OT attenuated the release of glutamate and increased extracellular GABA in medial prefrontal cortex and dorsal hippocampus of mice [85]. Expression of OT receptors by glutamatergic prefrontal cortical neurons was responsible for social recognition [86••]. A recent clinical study showed significant difference in anxiety score between pre-intranasal administered OT-treated group and placebo group [87••]. Davies et al. [87••] also illustrated the link between GABA interneurons, glutamate pyramidal cells, and midbrain dopamine neurons through hippocampus and striatum regions of brain. Therefore, in addition to the consideration of OTR as a novel target, a combination treatment focusing on balance between OTR, glutamate, and GABA may help in achieving better efficacy and safety in the treatment of anxiety.

Conclusion

Higher side effects, lower efficacy, and tolerance of available anxiolytic drugs indicate an unmet need in the treatment of anxiety.

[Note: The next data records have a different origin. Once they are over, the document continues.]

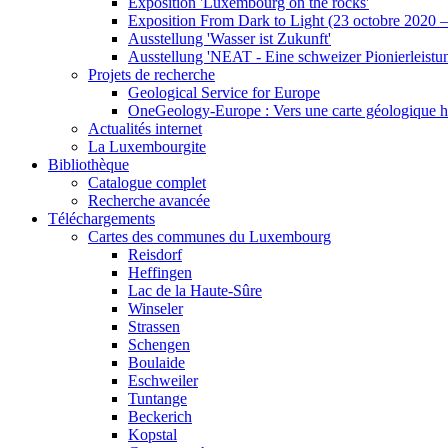
Exposition 'Luxembourg on the rocks'
Exposition From Dark to Light (23 octobre 2020 –
Ausstellung 'Wasser ist Zukunft'
Ausstellung 'NEAT - Eine schweizer Pionierleist
Projets de recherche
Geological Service for Europe
OneGeology-Europe : Vers une carte géologique h
Actualités internet
La Luxembourgite
Bibliothèque
Catalogue complet
Recherche avancée
Téléchargements
Cartes des communes du Luxembourg
Reisdorf
Heffingen
Lac de la Haute-Sûre
Winseler
Strassen
Schengen
Boulaide
Eschweiler
Tuntange
Beckerich
Kopstal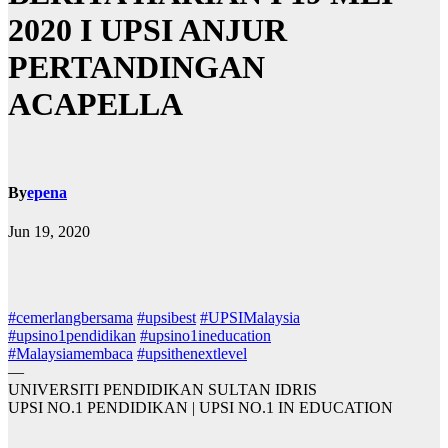
2020 I UPSI ANJUR
PERTANDINGAN
ACAPELLA
By
epena
Jun 19, 2020
#
cemerlangbersama
#
upsibest
#
UPSIMalaysia
#
upsino1pendidikan
#
upsino1ineducation
#
Malaysiamembaca
#
upsithenextlevel
—
UNIVERSITI PENDIDIKAN SULTAN IDRIS
UPSI NO.1 PENDIDIKAN | UPSI NO.1 IN EDUCATION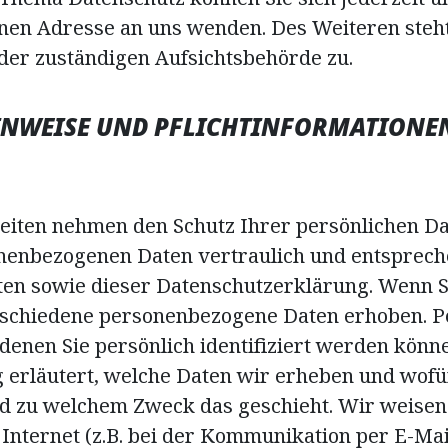
n Adresse an uns wenden. Des Weiteren steht
der zuständigen Aufsichtsbehörde zu.
HINWEISE UND PFLICHTINFORMATIONE
Seiten nehmen den Schutz Ihrer persönlichen Da
nenbezogenen Daten vertraulich und entsprech
ten sowie dieser Datenschutzerklärung. Wenn S
rschiedene personenbezogene Daten erhoben. 
 denen Sie persönlich identifiziert werden könn
erläutert, welche Daten wir erheben und wofür 
nd zu welchem Zweck das geschieht. Wir weisen 
nternet (z.B. bei der Kommunikation per E-Mai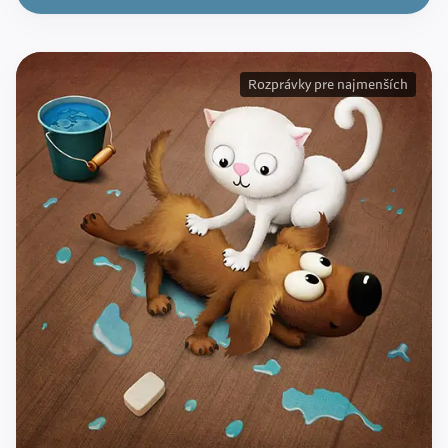
Rozprávky pre najmenších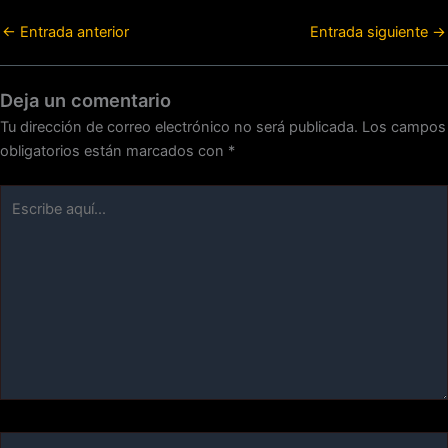
←
Entrada anterior
Entrada siguiente
→
Deja un comentario
Tu dirección de correo electrónico no será publicada.
Los campos
obligatorios están marcados con
*
Escribe
aquí...
Nombre*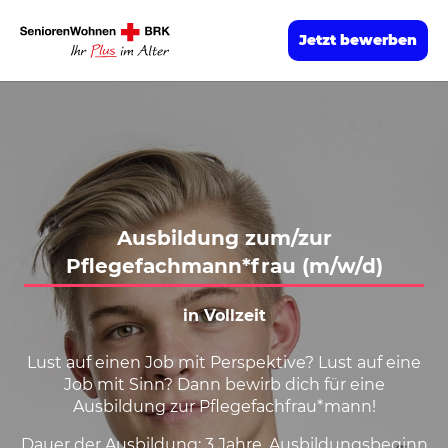
Jetzt bewerben
Ausbildung zum/zur
Pflegefachmann*frau (m/w/d)
in Vollzeit
Lust auf einen Job mit Perspektive? Lust auf eine
Job mit Sinn? Dann bewirb dich für eine
Ausbildung zur Pflegefachfrau*mann!
Dauer der Ausbildung: 3 Jahre, Ausbildungsbeginn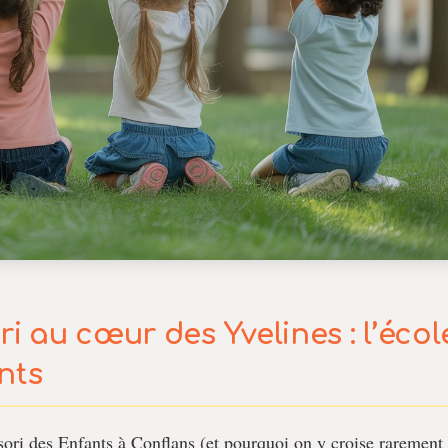
 au cœur des Yvelines : l’écol
ents
ori des Enfants à Conflans (et pourquoi on y croise rarement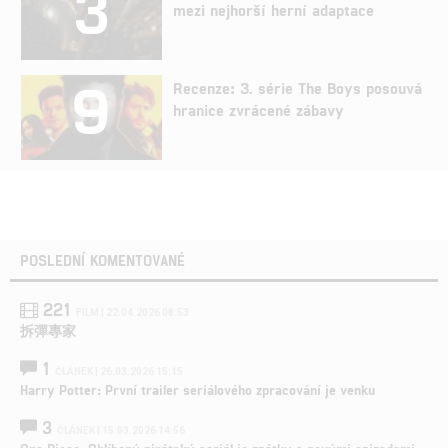
3
mezi nejhorší herní adaptace
9
Recenze: 3. série The Boys posouvá
hranice zvrácené zábavy
POSLEDNÍ KOMENTOVANÉ
221
FILM | 22.04.2026 08:53
拆彈專家
1
ČLÁNEK | 26.03.2026 15:15
Harry Potter: První trailer seriálového zpracování je venku
3
ČLÁNEK | 15.03.2026 14:56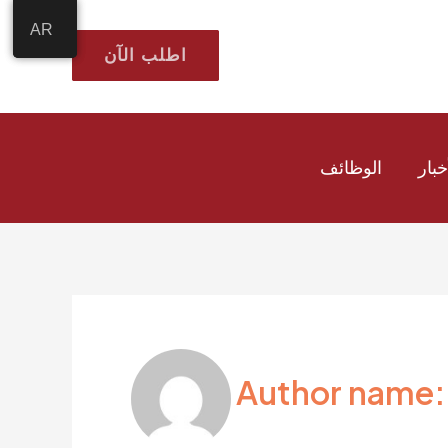
AR
اطلب الآن
خبار
الوظائف
Author name: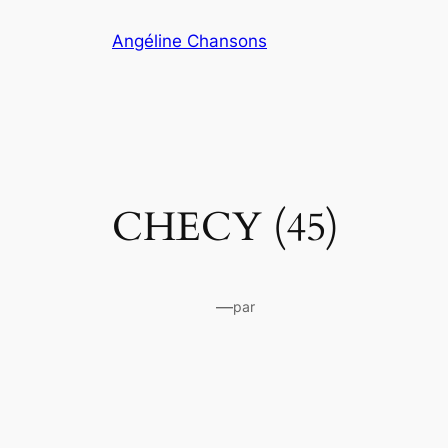
Aller
Angéline Chansons
au
contenu
CHECY (45)
—
par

Targeting MT2 or OX1/OX2 or OT and glutamate-related receptors together need to be assessed in different experimental settings as a future endeavor. This can be considered with the use of either combination of drugs or using a new drug molecule targeting two receptor systems. Consideration of more than two targets can also be an option. These newer therapeutic approaches may provide better treatment options, enhance compliance, and increase quality of life of patients.